Your instructions
Please return every line of the records below that holds the word "Lady".

Provided entries
# # # #

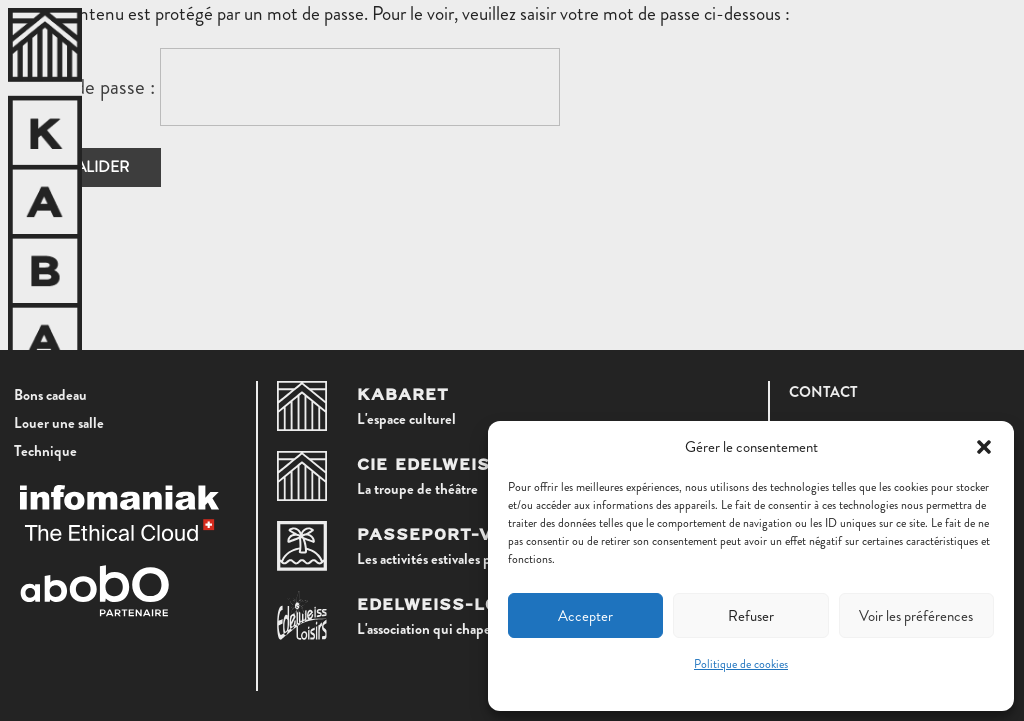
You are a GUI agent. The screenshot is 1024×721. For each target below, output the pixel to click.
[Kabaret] (302, 406)
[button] (984, 447)
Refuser (751, 616)
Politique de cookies (741, 664)
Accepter (585, 616)
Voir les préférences (916, 616)
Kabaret (403, 395)
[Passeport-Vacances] (302, 546)
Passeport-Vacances (470, 535)
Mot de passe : (297, 87)
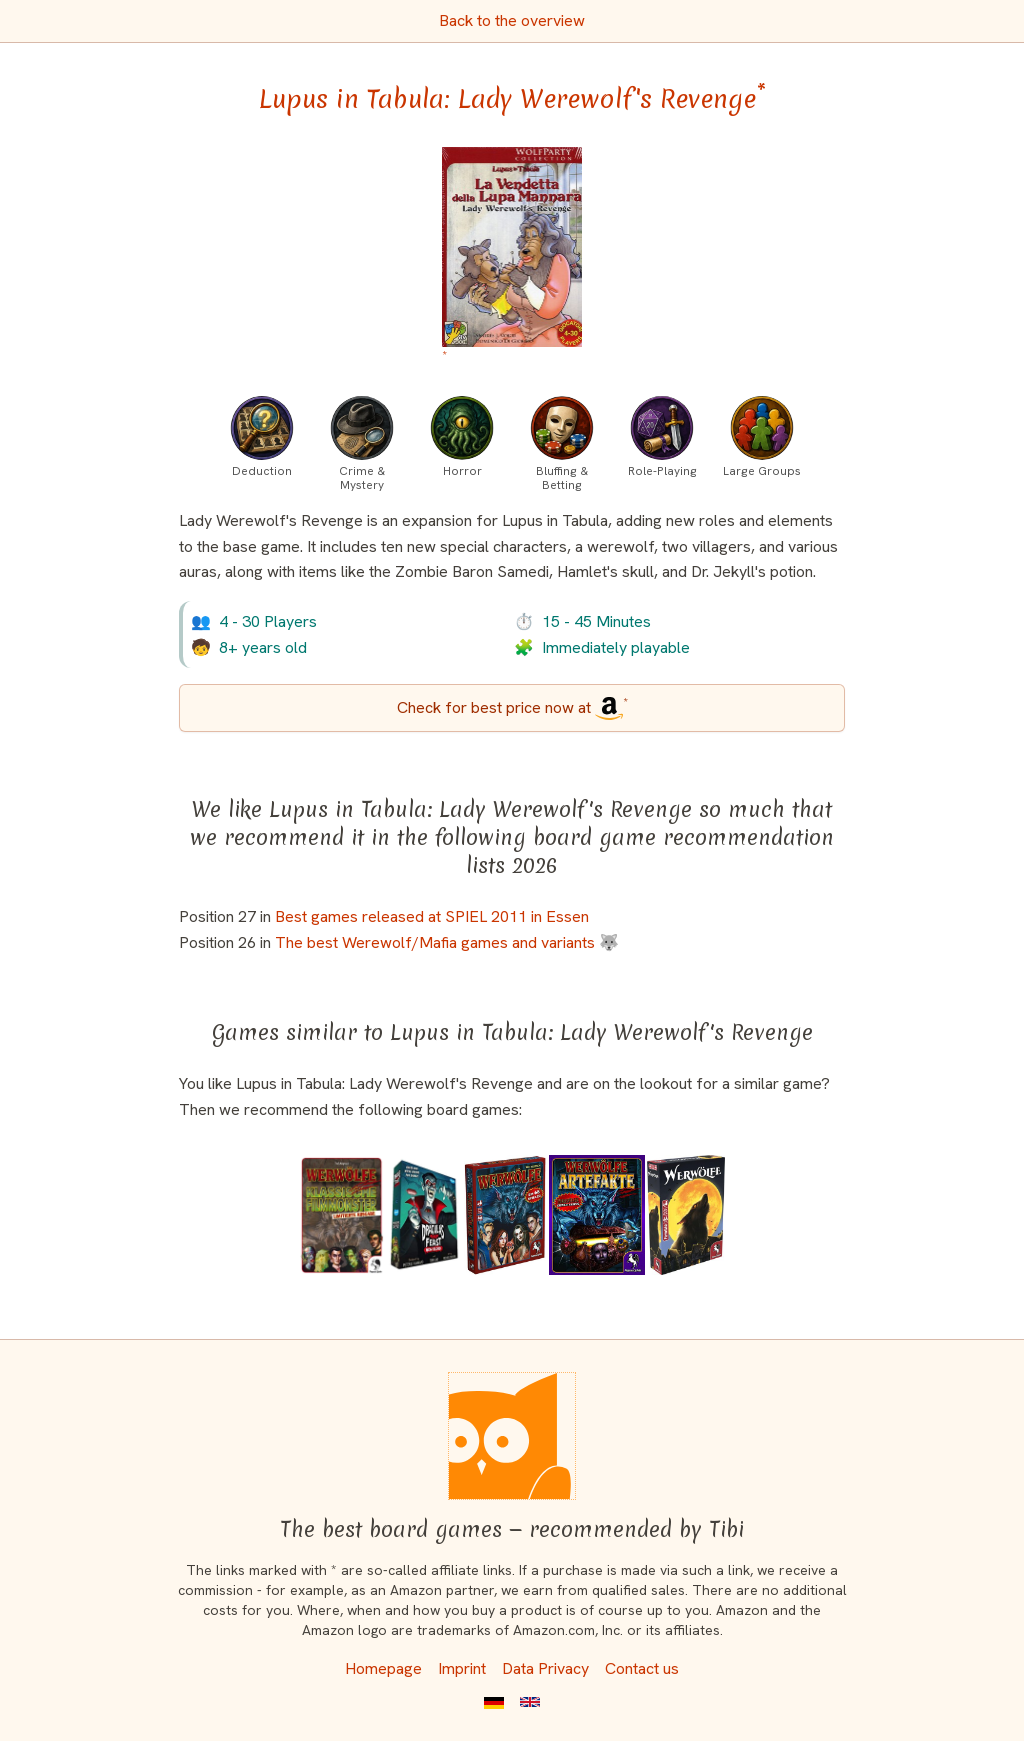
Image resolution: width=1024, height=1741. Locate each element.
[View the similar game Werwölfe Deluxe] (505, 1215)
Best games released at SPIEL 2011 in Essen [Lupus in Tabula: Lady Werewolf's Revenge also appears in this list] (432, 916)
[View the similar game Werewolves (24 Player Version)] (686, 1215)
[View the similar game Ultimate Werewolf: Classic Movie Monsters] (341, 1215)
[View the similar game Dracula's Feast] (424, 1215)
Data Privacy (545, 1668)
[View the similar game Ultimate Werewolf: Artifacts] (597, 1215)
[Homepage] (512, 1436)
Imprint (462, 1668)
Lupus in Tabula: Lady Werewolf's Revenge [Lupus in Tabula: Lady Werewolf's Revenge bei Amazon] (512, 99)
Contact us (642, 1668)
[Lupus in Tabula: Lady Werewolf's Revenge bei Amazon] (512, 258)
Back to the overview (512, 20)
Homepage (383, 1668)
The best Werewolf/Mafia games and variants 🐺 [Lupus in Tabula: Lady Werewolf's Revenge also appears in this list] (447, 942)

# # # #

Exercise solution
Best games released at SPIEL 2011 in Essen [Lupus in Tabula: Lady Werewolf's Revenge also appears in this list] (432, 916)
Lupus in Tabula: Lady Werewolf's Revenge [Lupus in Tabula: Lady Werewolf's Revenge bei Amazon] (512, 99)
[Lupus in Tabula: Lady Werewolf's Revenge bei Amazon] (512, 258)
The best Werewolf/Mafia games and variants 🐺 [Lupus in Tabula: Lady Werewolf's Revenge also appears in this list] (447, 942)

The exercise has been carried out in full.